Professores confrontam prefeito após proibição de sindicato nas escolas

Professor cobra esclarecimentos por retaliação e benefícios a categoria

José de Paula (direita) cobrou valorização dos professores; e-mail que proibiu entrada de sindicalistas foi contestado pelo prefeito (Leandro Oliveira)
José de Paula (direita) cobrou valorização dos professores; e-mail que proibiu entrada de sindicalistas foi contestado pelo prefeito (Leandro Oliveira)

Leandro Oliveira
Guaratinguetá

Proibido de visitar as escolas da rede municipal de Guaratinguetá, o Sindicato dos Servidores criticou a retaliação por parte da Prefeitura. Um e-mail da secretaria de Educação foi encaminhado aos diretores das escolas impedindo que os sindicalistas visitassem os espaços. Um dos professores revelou que a determinação é ilegal e fere um acordo entre as partes.
Sem receber o piso salarial desde janeiro deste ano, os professores da educação básica nível 1 e 2 e os monitores de creche estão inconformados com a realidade enfrentada. A proposta de reajuste salarial do magistério não contempla os 11,67%, oferecidos à parte dos servidores municipais. “Ainda seguimos o piso nacional do magistério.
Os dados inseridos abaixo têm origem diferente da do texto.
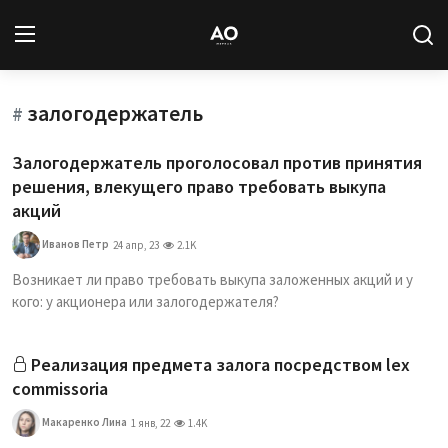
залогодержатель
Вход
Регистрация
#
Залогодержатель проголосовал против принятия
Новости
решения, влекущего право требовать выкупа
акций
Статьи
Иванов Петр
24 апр, 23
2.1K
Авторы
Возникает ли право требовать выкупа заложенных акций и у
кого: у акционера или залогодержателя?
Архив
Реализация предмета залога посредством lex
База знаний
commissoria
Подписка
Макаренко Лина
1 янв, 22
1.4K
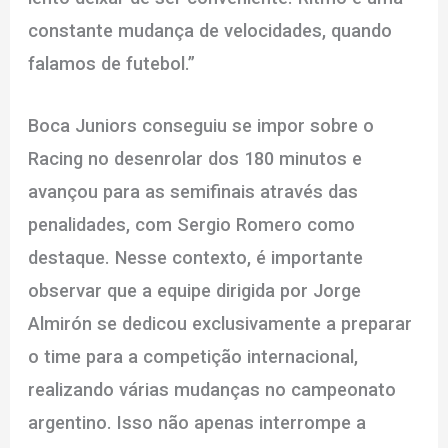
constante mudança de velocidades, quando
falamos de futebol.”
Boca Juniors conseguiu se impor sobre o
Racing no desenrolar dos 180 minutos e
avançou para as semifinais através das
penalidades, com Sergio Romero como
destaque. Nesse contexto, é importante
observar que a equipe dirigida por Jorge
Almirón se dedicou exclusivamente a preparar
o time para a competição internacional,
realizando várias mudanças no campeonato
argentino. Isso não apenas interrompe a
Na legislação, a União tem que complementar essa diferença salarial quando ela aumenta o piso”, explicou o prefeito Francisco Carlos Moreira (PSDB).
De acordo com o chefe do Executivo, o reajuste será de 11% para os profissionais do PEB 1 e 5,3% para os do PEB 2. O professor José de Paula Santos questionou a validade dos números. “No meu caso, eu sou professor do PEB 2 e a minha hora aula é R$10,41. De acordo com a lei aprovada pela Câmara, essa hora vai subir para R$ 10,72. Fiz as contas e o aumento para o professor da educação básica 2 ficará em 2,97%. Em Guaratinguetá, o professor não está nem recompondo a perda inflacionária”.
Em meio a negociação entre a categoria e o Executivo, o Sindicato foi comunicado de que não poderá visitar as escolas. Um e-mail enviado pela secretaria de Educação, no último dia 15, proíbe a entrada dos diretores e membros sindicais nas escolas da rede municipal. “No meu entendimento a proibição é ilegal. A lei 4522-2014, do acordo coletivo dos servidores com a Prefeitura, estabelece no item 29 sobre as garantias sindicais, que os diretores do Sindicato têm acesso livre a todas as dependências de trabalho da Prefeitura, inclusive todas as escolas e creches. Portanto isso configura uma ilegalidade”, detalhou o professor.
A proibição também gerou estranheza por parte dos sindicalistas e professores, já que um dia antes uma assembleia foi realizada e decidiu a favor da greve dos funcionários públicos. “No nosso entendimento isso configura uma retaliação à greve, e essa retaliação também é ilegal e pode se caracterizar como assédio moral”, contou José de Paula.
Francisco Carlos negou ter conhecimento sobre o e-mail encaminhado, mas para ele a ação foi correta. “Reivindicação deve ser feita previamente pelo sindicato em assembleia e não dentro das escolas. Não se pode levar exposição para a sala de aula ou atrapalhar as atividades. Não se pode paralisar uma escola com o argumento de que será discutido uma possível greve ou reivindicações da categoria”.
Santos cobrou ainda benefícios aos professores. De acordo com o educador, em comparação com outras cidades da região, a diferença de salários chega aos 60%. “Há quatro anos não é aplicada a lei de acesso a nível de carreira. Não estamos sendo contemplados e nem temos tido a oportunidade de ter esse acesso e um rendimento melhor”, contou. “Os monitores de creche são os mais insatisfeitos, porque não é cumprido o piso nacional do magistério, mas os obrigam ter nível superior para ingressar na carreira”, concluiu.
O educador ainda contou que a categoria pede que os monitores tenham o mesmo salário dos professores. Em um primeiro momento, não haverá greve na educação. mas a possibilidade de paralisação existe, se a Prefeitura continuar sem atender as reivindicações.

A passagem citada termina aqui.